Когда мужчина отрывается от нее, я вижу на нем ее кровь. Он застегивает брюки и громко объявляет:
– Замечательно! Просто замечательно.
Я смотрю на Аню. Поначалу она кажется мне мертвой, потому что она не двигается. Мужчина даже не обернулся к ней, он лезет в рюкзак за бутылкой воды. Жадно глотает. Он не видит, как Аня возвращается к жизни.
Внезапно она вскакивает на ноги. И бросается бежать.
Она несется через пески, а я прижимаю руки к стеклу, чтобы лучше видеть. «Беги, Аня! Беги. Беги!»
– Эй! – орет один из мужчин. – Вон та убежала.
Аня по-прежнему мчится. Она босиком, голая, и острые камни наверняка врезаются в ее ступни. Но впереди лишь открытая пустыня, и она движется решительно.
«Не оглядывайся. Не останавливайся! Беги…»
От выстрела у меня стынет кровь в жилах.
Аня покачнулась и упала на землю. Но она не собирается сдаваться. Она пытается подняться, шатаясь, словно пьяная, делает несколько шагов, потом падает на колени. Теперь она передвигается ползком, каждый сантиметр для нее – это борьба, победа. Она приподнимается, будто пытается ухватиться за руку невидимого для нас спасителя.
Раздается второй выстрел.
На этот раз Аня падает и уже больше не поднимается.
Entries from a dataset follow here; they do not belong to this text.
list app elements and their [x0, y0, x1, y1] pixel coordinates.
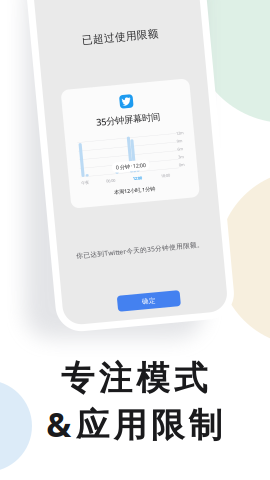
staticText: 06:00 [102, 176, 112, 181]
staticText: 午夜 [78, 176, 86, 181]
staticText: 0 分钟 · 12:00 [114, 163, 144, 170]
staticText: 6m [176, 151, 182, 156]
staticText: &应用限制 [46, 402, 222, 446]
staticText: 专注模式 [61, 358, 207, 399]
staticText: 你已达到Twitter今天的35分钟使用限额。 [66, 246, 194, 255]
staticText: 已超过使用限额 [92, 30, 168, 43]
staticText: 12:00 [130, 176, 138, 181]
staticText: 本周12小时, 1分钟 [110, 187, 150, 194]
button[interactable]: 确定 [102, 294, 166, 310]
staticText: 35分钟屏幕时间 [98, 113, 162, 125]
staticText: 18:00 [158, 176, 166, 181]
staticText: 3m [176, 159, 182, 164]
Водитель фургона затыкает пистолет за пояс и смотрит на девушек. Они плачут, съежившись и с ужасом глядя туда, где лежит тело Ани.
– Это издержки, – говорит мужчина, который насиловал Аню.
– Гнаться за ними слишком много возни, – соглашается водитель. – Можете выбирать из шести оставшихся.
Товар проверен, теперь мужчины начинают торговаться. Договорившись, они делят нас, как стадо. По три девушки в каждый фургон. Я не слышу, какую цену за нас заплатили; знаю только то, что я – товар, купленный по дешевке, довесок к основной сделке.
Когда мы отъезжаем, я оглядываюсь назад, туда, где осталось тело Ани. Ее даже не потрудились похоронить; она лежит, открытая солнцу и ветрам, и голодные стервятники уже кружат над ней. Пройдет несколько недель, и от нее не останется и следа. Она исчезнет – так же, как исчезну я в этой стране, где никто не знает моего имени. В Америке.
Мы выезжаем на автостраду. Я вижу указатель: «US 94».